Syndicats : La stratégie de l'émiettement11/02/20002000Journal/medias/journalnumero/images/2000/02/une-1648.gif.445x577_q85_box-0%2C13%2C166%2C228_crop_detail.jpg

Tribune de la minorité

Syndicats : La stratégie de l'émiettement

Les mouvements de grève et les manifestations se sont multipliés ces dernières semaines autour des mêmes problèmes. Les postiers ont protesté un peu partout contre l'allongement des tournées, l'alourdissement de la charge de travail. Le personnel des hôpitaux contre le manque de moyens et d'effectifs. Les employés des caisses de Sécurité Sociale et ceux des caisses d'allocations familiales ont fait grève ici et là pour demander des embauches car ils sont débordés de travail et des milliers de dossiers sont en souffrance. Aux Impôts et Finances, à l'origine des grèves et manifestations, une menace de contraction du personnel à l'échelle nationale. Dans les transports, les agents de la RATP ont protesté contre les modalités de la mise en place des 35 heures sans embauches et avec blocage des salaires. Les chauffeurs routiers ont établi des barrages contre l'entente entre le ministre des Transports Gayssot et leurs patrons visant à ne pas réduire leur temps de travail !

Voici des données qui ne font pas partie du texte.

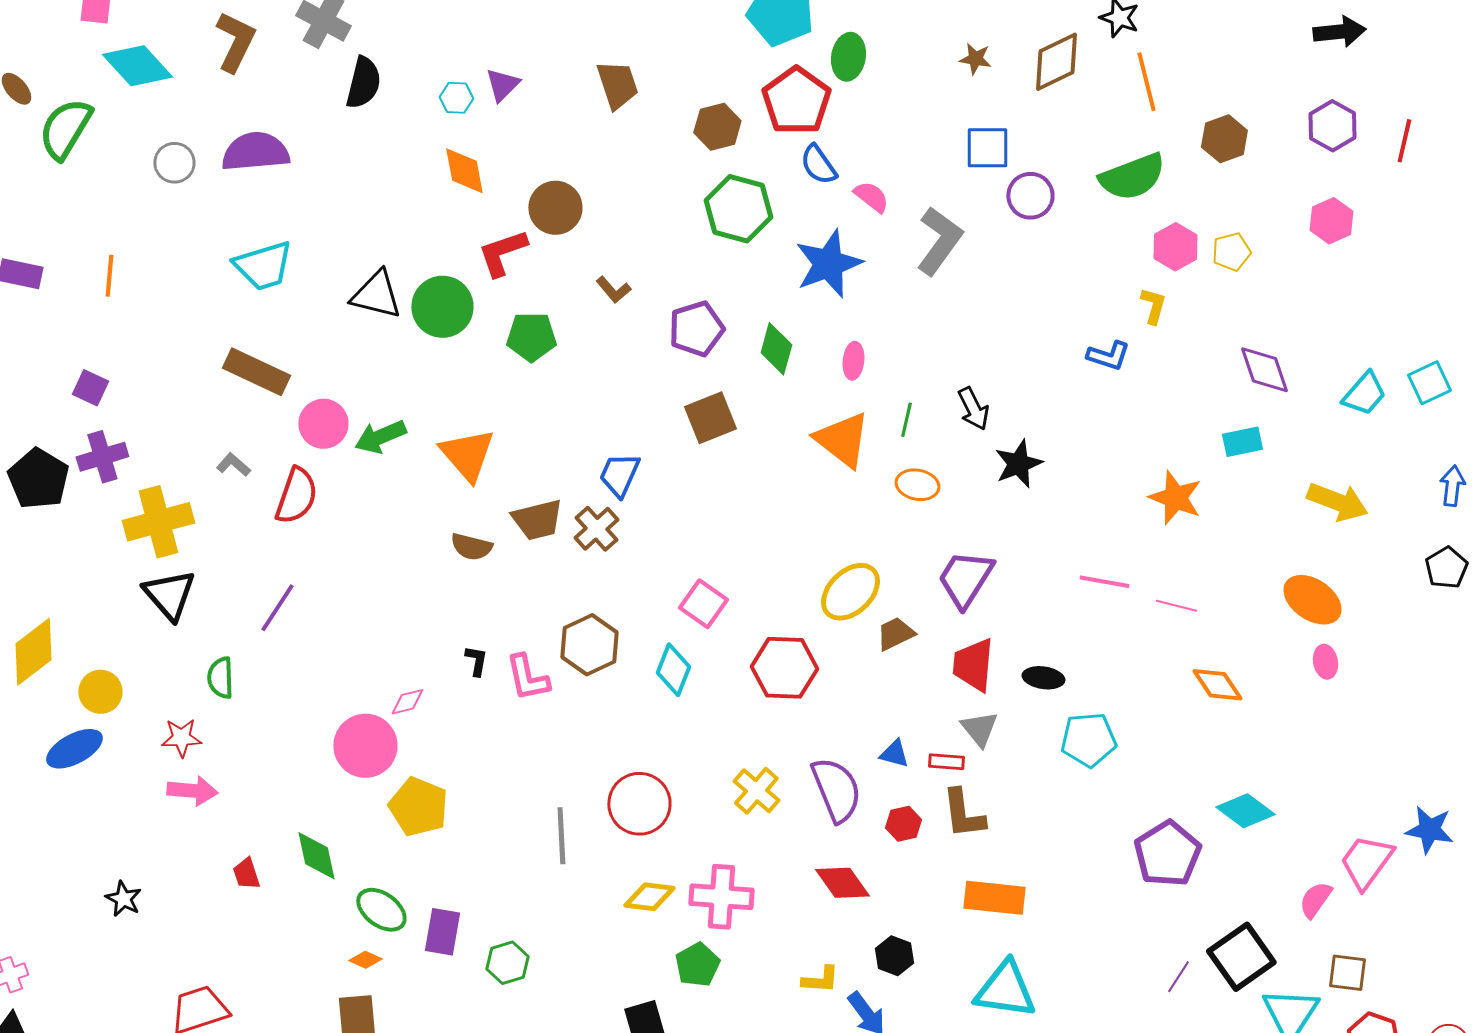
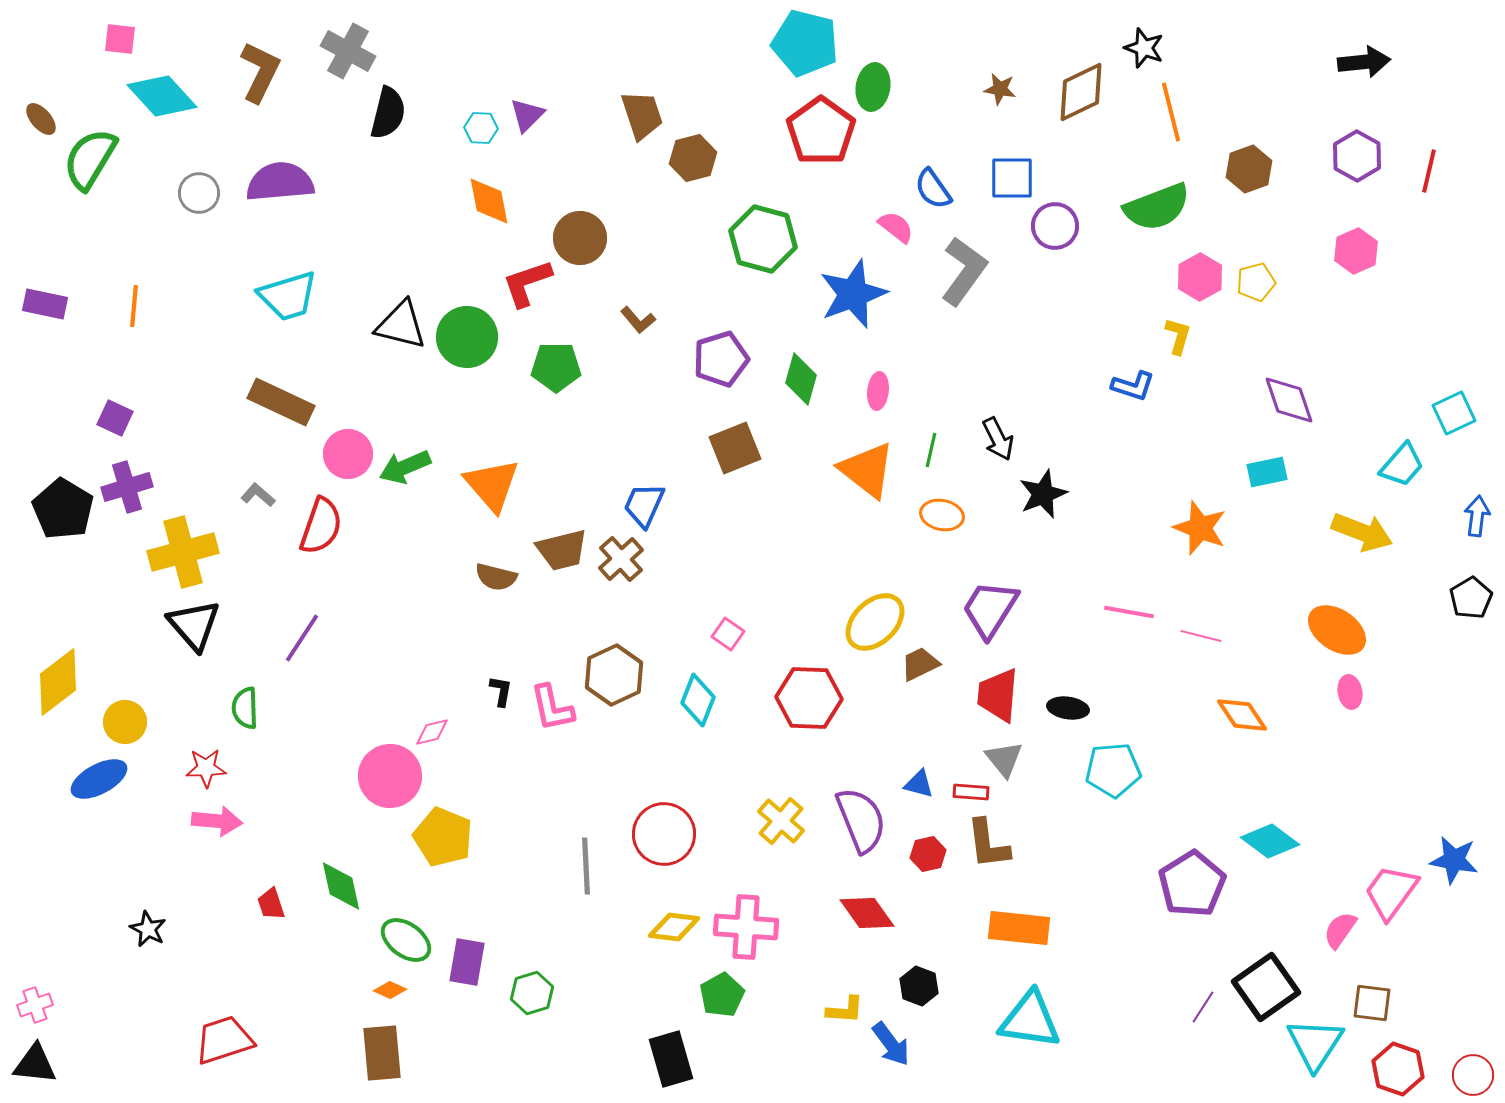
brown hexagon: (717, 127) -> (693, 158), moved
blue semicircle: (818, 165) -> (933, 189), moved
cyan trapezoid: (1364, 394) -> (1402, 465), moved
pink square: (703, 604) -> (728, 634), size x0.7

Ce qui est également remarquable, malheureusement, c'est l'émiettement de ces multiples luttes, émiettement qui semble bien faire partie de la stratégie des grandes centrales syndicales. Il faut dire qu'elles ont toutes, à commencer par la CFDT et la CGT, partie liée avec le gouvernement actuel. A propos des discussions sur le rapport Charpin sur les retraites, Seillière a été jusqu'à se déclarer " surpris de la qualité des interventions de la CGT ". De quoi inquiéter les travailleurs ! Face au récent chantage du MEDEF qui menace de quitter les organismes paritaires, Sécurité Sociale et Unedic, si on ne met pas en place un programme d' " approfondissement des relations entre les partenaires sociaux ", les différentes centrales ont couru ventre à terre à la réunion convoquée par le patron des patrons pour décider d'un calendrier de négociations.

Dans les différents mouvements en cours, tout se passe comme si les directions syndicales ne voulaient surtout pas accentuer le rapport des forces en faveur des travailleurs. Il s'agit de se battre chacun dans son bureau de poste, dans son hôpital, son école ou son lycée, son centre de sécurité sociale ou d'allocations familiales... Dans ces deux derniers secteurs il y a depuis septembre des grèves très suivies, mais département par département, et quand il y a eu un appel pour toutes les caisses primaires, il ne concernait pas les caisses d'allocations familiales ! C'est à l'organisation de la désorganisation que l'on assiste ! Voire à la démobilisation délibérée pour peu qu'un ministre parle de négociations avec le patronat. Le soir même de la grève des routiers, la CGT et la CFDT ont fait lever les barrages alors qu'elles n'avaient obtenu aucune garantie auprès de Gayssot.

Du côté des hôpitaux, où l'on a pourtant assisté à l'une de plus importante manifestations de ces dernières années, alors que certains des plus grands hôpitaux de Paris, de la banlieue et de grandes villes de province sont toujours en lutte, les centrales ont fixé la prochaine échéance au 14 mars, en se calant sur le calendrier des négociations annoncées par Aubry, comme si les dirigeants nationaux misaient sur un essoufflement du mouvement au lieu de l'encourager et de le renforcer.

Et somme toute, que demande Martine Aubry de plus, elle qui a toujours misé sur une atomisation des réactions face aux restrictions budgétaires, aux restructurations hospitalières, à l'application de la loi sur la prétendue réduction du temps de travail ? Les représentants syndicaux se précipitent aux tables de négociations, patronales ou gouvernementales, accompagnent prudemment les mouvements tant qu'ils restent localisés, appellent à la rigueur à des journées d'actions par secteurs histoire de lâcher un peu de vapeur, et se gardent bien de centraliser les échéances de mobilisation, sans parler des luttes en cours. A l'inverse, localement, les militants impliqués dans les mouvements auraient bien envie que ces luttes prennent de l'ampleur et convergent.

Ce n'est pas la volonté de réagir qui manque aux travailleurs. On le voit à l'occasion de tous les mouvements actuels. C'est une stratégie de lutte d'ensemble. Aux militants engagés dans ces différents mouvements de la mettre en oeuvre par eux-mêmes, sans attendre des initiatives sérieuses de la part de bureaucrates dont le seul souci est de ne pas mettre en difficulté ce gouvernement et d'être considérés comme des interlocuteurs valables auprès du MEDEF.